LD: Linear Dichroism

Linear Dichroism (LD) measures the difference in UV photo-absorption between horizontally and vertically polarized light of an aligned sample. Alignment can be accomplished by several methods. Some chemical compounds may be aligned in a stretched sheet of polyethylene, but most samples in solution are aligned via a flow method. A Couette flow cell, where the sample is between an outer rotating capillary and an inner stationary rod, both made of UV grade quartz, is well suited for alignment of biological samples. Long molecules, like e.g. DNA are readily aligned in the Couette flow and ligand binding may be followed as the ligand is aligned with the DNA upon binding.

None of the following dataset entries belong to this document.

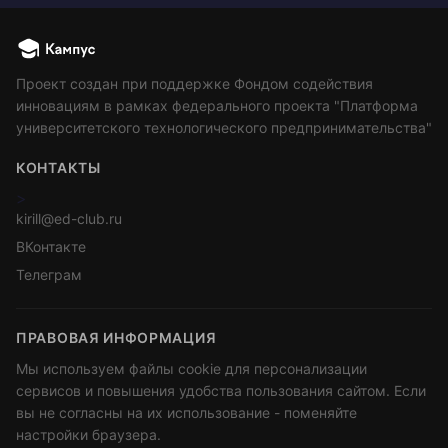
Проект создан при поддержке Фондом содействия
инновациям в рамках федерального проекта "Платформа
университетского технологического предпринимательства"
КОНТАКТЫ
>
kirill@ed-club.ru
ВКонтакте
Телеграм
ПРАВОВАЯ ИНФОРМАЦИЯ
Мы используем файлы cookie для персонализации
сервисов и повышения удобства пользования сайтом. Если
вы не согласны на их использование - поменяйте
настройки браузера.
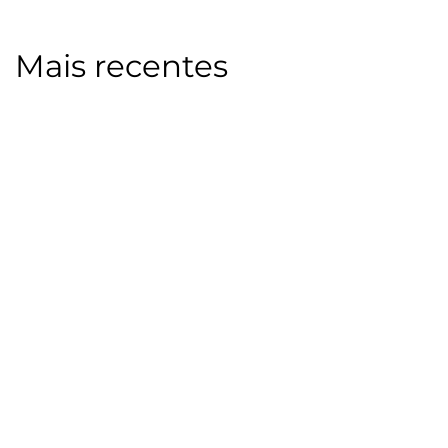
Mais recentes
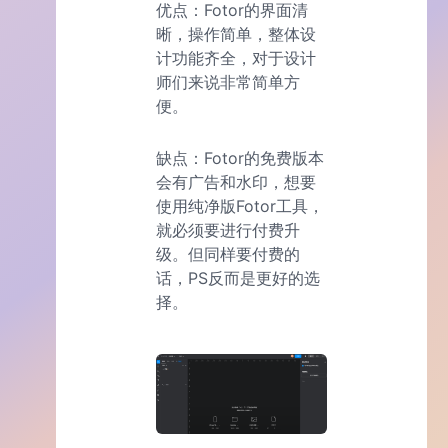
优点：Fotor的界面清
晰，操作简单，整体设
计功能齐全，对于设计
师们来说非常简单方
便。
缺点：Fotor的免费版本
会有广告和水印，想要
使用纯净版Fotor工具，
就必须要进行付费升
级。但同样要付费的
话，PS反而是更好的选
择。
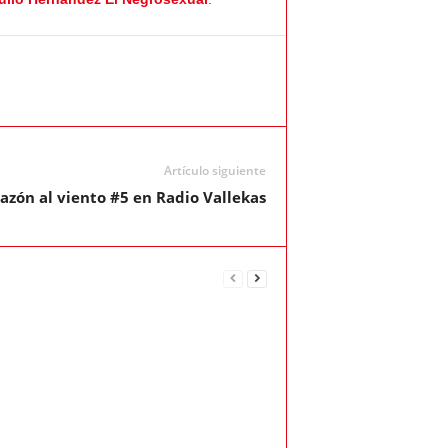
Artículo siguiente
azón al viento #5 en Radio Vallekas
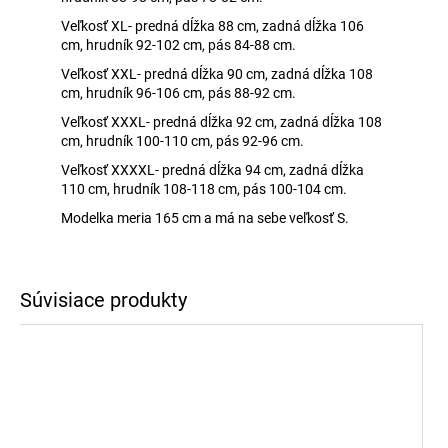
Veľkosť XL- predná dĺžka 88 cm, zadná dĺžka 106
cm, hrudník 92-102 cm, pás 84-88 cm.
Veľkosť XXL- predná dĺžka 90 cm, zadná dĺžka 108
cm, hrudník 96-106 cm, pás 88-92 cm.
Veľkosť XXXL- predná dĺžka 92 cm, zadná dĺžka 108
cm, hrudník 100-110 cm, pás 92-96 cm.
Veľkosť XXXXL- predná dĺžka 94 cm, zadná dĺžka
110 cm, hrudník 108-118 cm, pás 100-104 cm.
Modelka meria 165 cm a má na sebe veľkosť S.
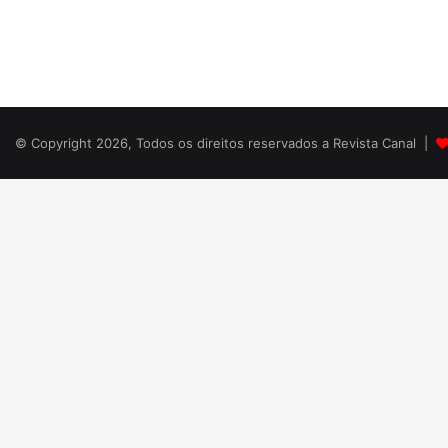
© Copyright 2026, Todos os direitos reservados a Revista Canal |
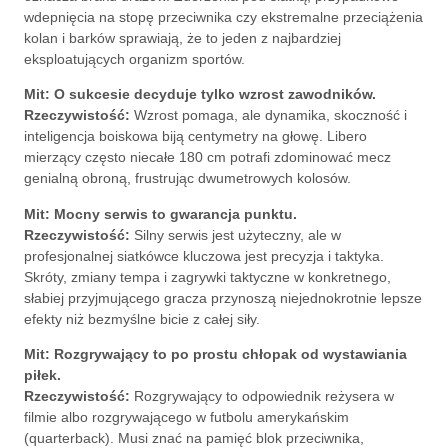
wdepnięcia na stopę przeciwnika czy ekstremalne przeciążenia
kolan i barków sprawiają, że to jeden z najbardziej
eksploatujących organizm sportów.
Mit: O sukcesie decyduje tylko wzrost zawodników.
Rzeczywistość:
Wzrost pomaga, ale dynamika, skoczność i
inteligencja boiskowa biją centymetry na głowę. Libero
mierzący często niecałe 180 cm potrafi zdominować mecz
genialną obroną, frustrując dwumetrowych kolosów.
Mit: Mocny serwis to gwarancja punktu.
Rzeczywistość:
Silny serwis jest użyteczny, ale w
profesjonalnej siatkówce kluczowa jest precyzja i taktyka.
Skróty, zmiany tempa i zagrywki taktyczne w konkretnego,
słabiej przyjmującego gracza przynoszą niejednokrotnie lepsze
efekty niż bezmyślne bicie z całej siły.
Mit: Rozgrywający to po prostu chłopak od wystawiania
piłek.
Rzeczywistość:
Rozgrywający to odpowiednik reżysera w
filmie albo rozgrywającego w futbolu amerykańskim
(quarterback). Musi znać na pamięć blok przeciwnika,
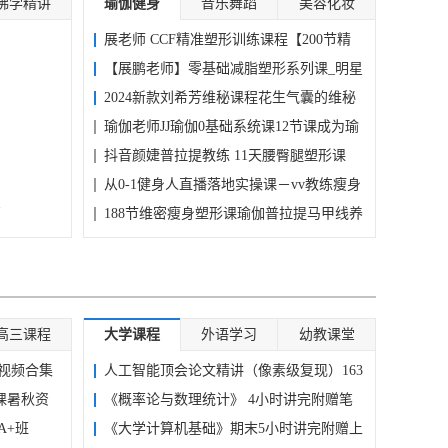
佛学精讲
瑜伽健身
音乐舞蹈
美容化妆
[
12-25
]
板
展老师 CCF精准塑形训练课程【200节精
[
12-25
]
影楼相
讲】...
【展鹏老师】零基础减脂塑形系列课_明星
[
12-06
]
-
[
11-20
]
身...
2024新款刘希芳维秘课程花生气囊的维秘
全...
瑜伽老师JJ瑜伽0基础系统课12节课成为瑜
伽...
抖音颜婕普拉提教练 11天腰臀腿塑形课
健...
从0-1健身人直播落地实操课－vv教练瘦身
篇
工...
188节维密瘦身塑形课瑜伽普拉提马甲线养
成...
高三课程
大学课程
外语学习
幼教课堂
视频合集
人工智能顶会论文精讲（像素级复现）163
课暑秋资
节...
《概率论与数理统计》 4小时讲完附赠笔
A+班
记...
《大学计算机基础》期末5小时讲完附赠上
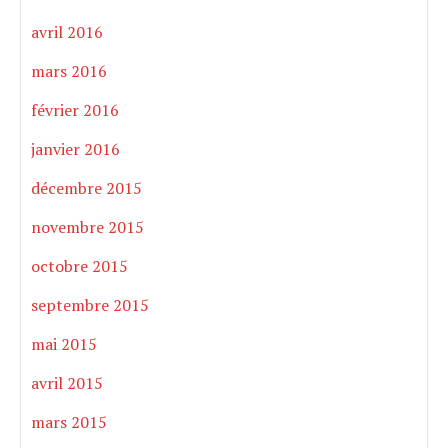
avril 2016
mars 2016
février 2016
janvier 2016
décembre 2015
novembre 2015
octobre 2015
septembre 2015
mai 2015
avril 2015
mars 2015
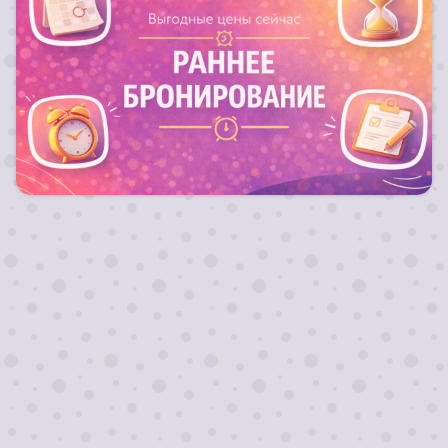
Запланируй свой отдых заранее и получи
выгодный тариф на путевку !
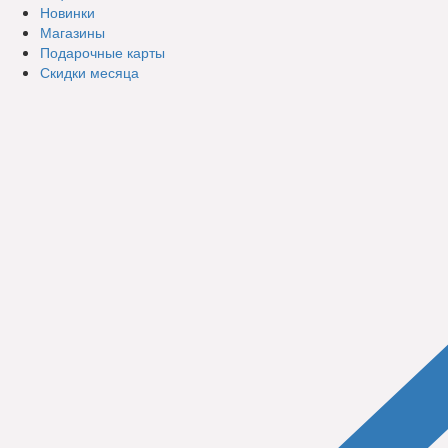
Новинки
Магазины
Подарочные карты
Скидки месяца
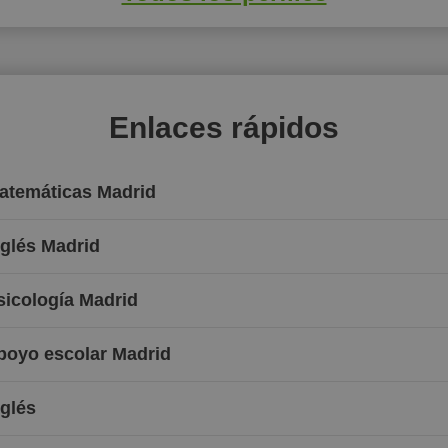
Enlaces rápidos
Matemáticas Madrid
nglés Madrid
sicología Madrid
Apoyo escolar Madrid
nglés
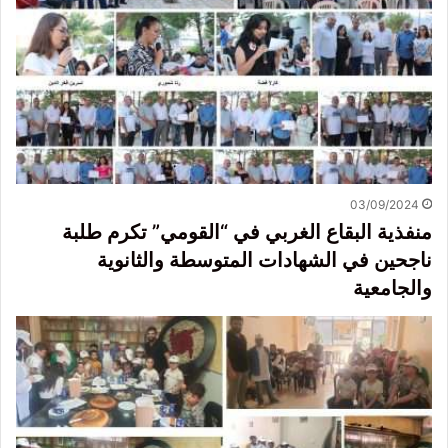
03/09/2024
منفذية البقاع الغربي في “القومي” تكرم طلبة
ناجحين في الشهادات المتوسطة والثانوية
والجامعية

What are the sample requirements?

  • A Couette flow cell needs 60-70 uL of sample per load.
  • The concentration of the sample should be adjusted to an absorbance of about 1 at 190 nm for the typical pathlength of the Couette flow cell of 0.5 mm. Highly absorbing buffers (e.g. those containing Cl- ions) should be avoided.

What other specific considerations are relevant?

  • When a sample is loaded into the cell, first a base line is acquired without rotation after which the LD of the sample is measured at a typical rotation speed of 3000 rpm.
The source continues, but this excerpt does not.